Immediately, all eyes rose from the rummy tables and swung in my direction. Before my heart had the time to hit my throat, I felt a hand on my shoulder. The man next to me had levered himself from his stool, with a muted chuckle, and slowly walked to the pipe-wielding man; catching his arm mid-arch. Seconds later, the coconut massacre had ended and the clack of dominoes continued.
The peace-keeper was Lloyd. A towering man at over 6’5”, with shoulders as wide as a broomstick is long, and a cavernous, rumbling voice. He had welcomed me when I had skulked into the small courtyard of wooden shacks, sat me on a wobbling stool, poured me a glass of rum and dealt me into a game of poker. Lloyd ran the place; whether people liked it or not, he was in charge.
Right in the heart of St Vincent’s capital, Kingstown, this cluster of huts is known as China Town. By day it’s a prosperous market, but once vendors have loaded their carts and cleared their stalls it transforms into a makeshift casino. Now, under the glow of fluorescent bulbs, gamblers tossed cards into the centre of the plywood tables and reluctantly threw dollars to the grinning croupiers. Hatches dropped down and bars opened for the night, drawing in punters with booming reggae and an endless supply of cheap rum and local Hairoun beer, piled among ice in grubby polystyrene boxes.
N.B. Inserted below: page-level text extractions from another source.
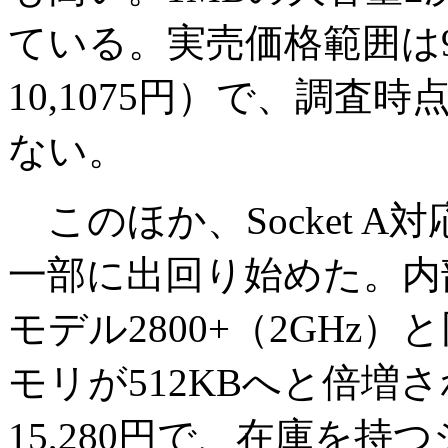
ている。実売価格範囲は99,
10,1075円）で、調査
ない。
このほか、Socket A対応の
一部に出回り始めた。内
モデル2800+（2GHz
モリが512KBへと倍増
15,280円で、在庫を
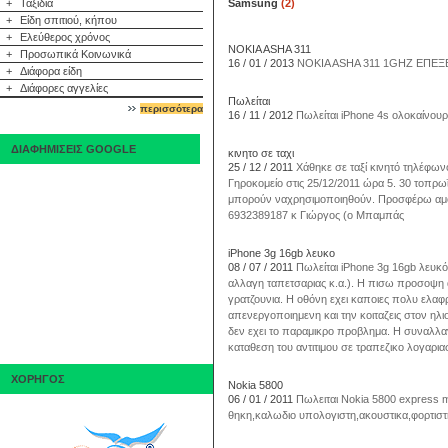
+
Ταξίδια
Samsung
(2)
+
Είδη σπιτιού, κήπου
+
Ελεύθερος χρόνος
NOKIA ASHA 311
+
Προσωπικά Κοινωνικά
16 / 01 / 2013
NOKIA ASHA 311 1GHZ ΕΠΕ
+
Διάφορα είδη
+
Διάφορες αγγελίες
Πωλείται
περισσότερα
16 / 11 / 2012
Πωλείται iPhone 4s ολοκαίνουρ
ΔΙΑΦΗΜΙΣΕΙΣ GOOGLE
κινητο σε ταχι
25 / 12 / 2011
Χάθηκε σε ταξί κινητό τηλέφω
Γηροκομείο στις 25/12/2011 ώρα 5. 30 τοπρωϊ
μπορούν ναχρησιμοποιηθούν. Προσφέρω αμοιβ
6932389187 κ Γιώργος (ο Μπαμπάς
iPhone 3g 16gb λευκο
08 / 07 / 2011
Πωλείται iPhone 3g 16gb λευκό 
αλλαγη ταπετσαριας κ.α.). Η πισω προσοψη α
γρατζουνια. Η οθόνη εχει καποιες πολυ ελαφρι
απενεργοποιημενη και την κοιταζεις στον ηλιο.
δεν εχει το παραμικρο προβλημα. Η συναλλαγη
καταθεση του αντιτιμου σε τραπεζικο λογαρια
ΧΟΡΗΓΟΣ
Nokia 5800
06 / 01 / 2011
Πωλειται Nokia 5800 express 
θηκη,καλωδιο υπολογιστη,ακουστικα,φορτιστη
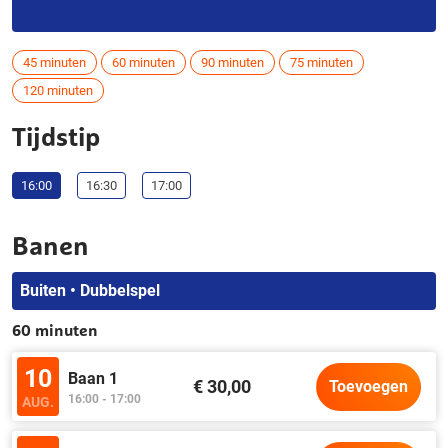
45 minuten
60 minuten
90 minuten
75 minuten
120 minuten
Tijdstip
16:00
16:30
17:00
Banen
Buiten • Dubbelspel
60 minuten
10
Baan 1
€ 30,00
Toevoegen
16:00 - 17:00
AUG.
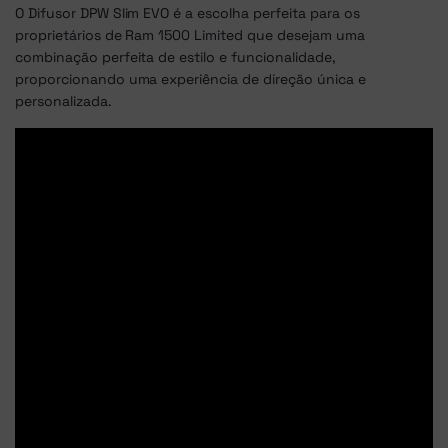
O Difusor DPW Slim EVO é a escolha perfeita para os
proprietários de Ram 1500 Limited que desejam uma
combinação perfeita de estilo e funcionalidade,
proporcionando uma experiência de direção única e
personalizada.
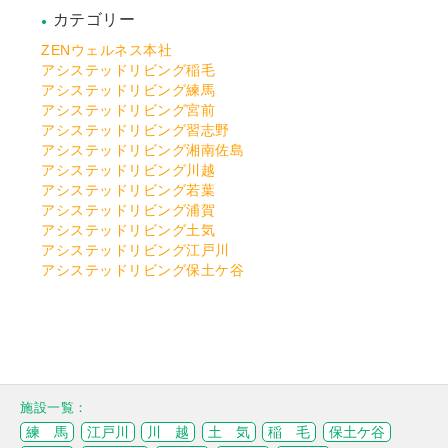
カテゴリー
ZENウェルネス本社
アシステッドリビング稲毛
アシステッドリビング練馬
アシステッドリビング宮前
アシステッドリビング習志野
アシステッドリビング湘南佐島
アシステッドリビング川越
アシステッドリビング若葉
アシステッドリビング浦賀
アシステッドリビング土気
アシステッドリビング江戸川
アシステッドリビング保土ケ谷
練 馬
江戸川
川 越
土 気
稲 毛
保土ケ谷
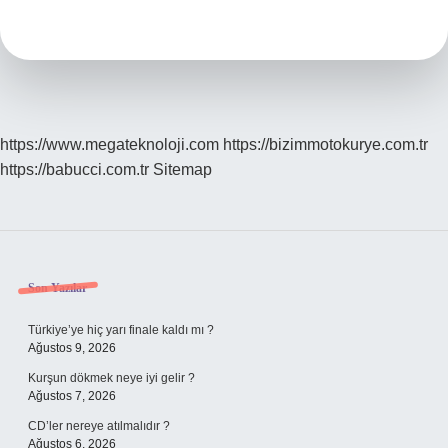
Giden
Astronotlar
Kimler
https://www.megateknoloji.com
https://bizimmotokurye.com.tr
https://babucci.com.tr
Sitemap
Sidebar
Son Yazılar
Türkiye’ye hiç yarı finale kaldı mı ?
Ağustos 9, 2026
Kurşun dökmek neye iyi gelir ?
Ağustos 7, 2026
CD’ler nereye atılmalıdır ?
Ağustos 6, 2026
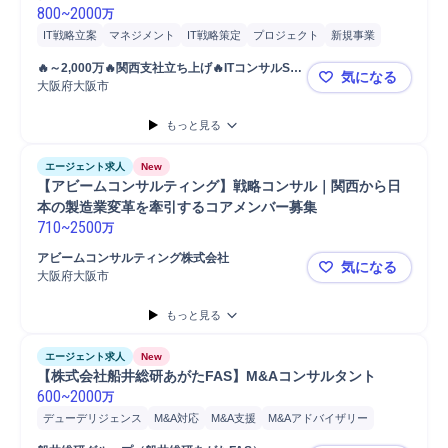
800
~
2000
万
IT戦略立案
マネジメント
IT戦略策定
プロジェクト
新規事業
デザイン
自動車
保険
幹部
マネージャー
品質担保
🔥～2,000万🔥関西支社立ち上げ🔥ITコンサルSM
気になる
ロードマップ策定
損害保険
生命保険
クラウド
工作機械
IoT
候補🔥経営幹部候補🔥
大阪府大阪市
🔥～2,00
分析
ゲーム
戦略立案
コンサルティング業務
運用保守
もっと見る
IT戦略コンサルティング
サービス提供
顧客折衝
要件定義
開発
システム開発
コンサルタント
エージェント求人
New
【アビームコンサルティング】戦略コンサル｜関西から日
本の製造業変革を牽引するコアメンバー募集
710
~
2500
万
アビームコンサルティング株式会社
気になる
大阪府大阪市
【アビーム
もっと見る
エージェント求人
New
【株式会社船井総研あがたFAS】M&Aコンサルタント
600
~
2000
万
デューデリジェンス
M&A対応
M&A支援
M&Aアドバイザリー
M&Aコンサルティング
In one corner a cobbler finished repairing the sole of a sandal, hunched over a portable radio straining to hear Geoffrey Boycott’s commentary of England getting thrashed by Pakistan; in another, two children scaled a precariously-stacked pile of crates, until they caught the eye of Lloyd and quickly got down.
Apparently, I was the first tourist they had seen in here for quite some time. Certainly the first they could remember to sit down and have a game with them, and at the rate I was losing money, I’m sure they would welcome more.
In general, tourist numbers on the island are refreshingly low. A 45-minute flight from Barbados, and scattered with only a few small resorts, most of the crowds from America and Europe bypass teardrop-shaped St Vincent for the Caribbean’s more developed countries or skip through to the Grenadines. This means those who stay are rewarded with an insight into authentic Caribbean life, a curious but charming welcome and stretches of sand all to themselves.
Composed of submerged volcanoes — with the active La Soufrière smouldering in the north, giving way to a series of dormant peaks running through its centre — the island’s 120,000 strong population is concentrated in small villages and towns dispersed around the coastal strip. At the southernmost point, Kingstown is protected by two arms of palm-covered rock stretching down from the stunted Mount St. Andrew; creating a natural port that protects the rust-splattered trawlers and hulking ferries from strong trade winds and turbulent seas rolling in from the east.
The next morning the silence was broken by a chorus of cockerels and dogs that woke the moment the sun was up, seemingly adamant the rest of the city should do the same. As I step out of my hotel — the quaint Grenadine House — it struck me that Vincentians set their alarm clocks long before the squawks and barks echo across the valley.
Already, school children in immaculately-pressed uniforms lolled in groups at every crossroad; mechanics clanged at engines in roughly cobbled side streets; and the grid of streets by the seafront were lined with stalls staggering under piles of ginger, yams and fearsomely hot scotch bonnet peppers.
Passing colonial administration buildings and dark-stone churches, I reach the epicentre of the early morning bustle. Here, queues of colourfully dressed women file out of a three-storey concrete block that rings with the hollers of the fish sellers inside. The morning catch has just landed and, as it’s the last haul before the weekend, half the island has come for their supplies.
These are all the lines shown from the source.